May 27th, 2011 Nick Stamoulis Posted in Blog Posts, Blogging, Content Development, optimization No Comments »

Anyone who has been operating a blog for a while is bound to have a few posts they aren’t particularly proud of. Maybe you couldn’t think of anything to write about that day. Maybe you were under deadline. Maybe you had a lot of other projects going on, so you focused more on the word count than what you were actually saying. Somewhere, in the recesses of your blog (whether personal or business) are diamond-in-the-rough posts waiting to be rediscovered.

Breathing new life into your old blog posts can help them re-index in the search engines, potentially driving more traffic to your blog. It also tightens up the overall value of your blog, since low-quality content will be replaced with valuable content. This can remove any red flags/penalties the search engines are using to rank your blog.

Here are a few things you can do to recycle and reinvigorate your old blog posts:

Add content
See if there is any new information that you can add to an old blog post to make it more relevant. Did you make a prediction in that post? Has it come true? Are there any points you can expand further upon that you just left untouched the first time around? Look at your old blog post like a first draft. What is missing? What kind of content needs to be edited/added/changed to make it as good as the rest of your posts? Oftentimes our less successful blogs are shorter and only provide a surface-level amount of information. Really dig into the post and make it worth the effort.

Re-optimize
Maybe the post is well-written, but it didn’t seem to do as well in the search engines as your other posts.
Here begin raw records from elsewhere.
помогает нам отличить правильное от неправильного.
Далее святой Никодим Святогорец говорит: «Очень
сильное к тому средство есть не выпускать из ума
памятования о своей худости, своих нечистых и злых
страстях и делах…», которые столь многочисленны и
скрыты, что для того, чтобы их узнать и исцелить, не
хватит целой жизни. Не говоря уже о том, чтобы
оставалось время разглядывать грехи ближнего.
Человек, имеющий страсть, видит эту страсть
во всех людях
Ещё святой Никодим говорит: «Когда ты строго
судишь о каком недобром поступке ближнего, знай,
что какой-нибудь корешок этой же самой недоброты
Go back and re-optimize that particular post. What different keywords can you incorporate into the title, H1 tags and post content to make it search spider friendly? You might even consider changing the URL of the post if it isn’t doing well. If the post has an image, incorporate an image tag so the search spiders can “see” it and pull it into the search results.

One year later

Right a follow-up post to one of your older posts and link back to the original. Was there a post you wrote a year ago that got a lot of attention? What about that posts was so captivating to your audience? What has happened since then?
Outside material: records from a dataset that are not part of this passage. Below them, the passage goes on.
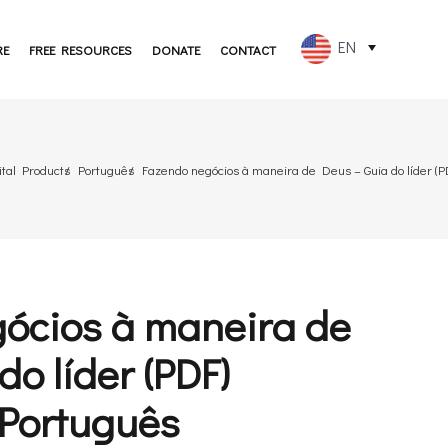
EN
RE
FREE RESOURCES
DONATE
CONTACT
FR
ES
ital Products
Português
Fazendo negócios à maneira de Deus – Guia do líder (
PT
DE
JA
ócios à maneira de
RU
do líder (PDF)
Português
Push old posts in new ways
I’d bet the scope of your online networking as grown substantially in the last few years, maybe just in the last few months. Some of your connections may have never even seen your older posts. Push those posts (provided they are still relevant) through your social networking channels and engage new connections with older content. Just because you wrote it 6 months ago, that doesn’t mean everyone knows it exists.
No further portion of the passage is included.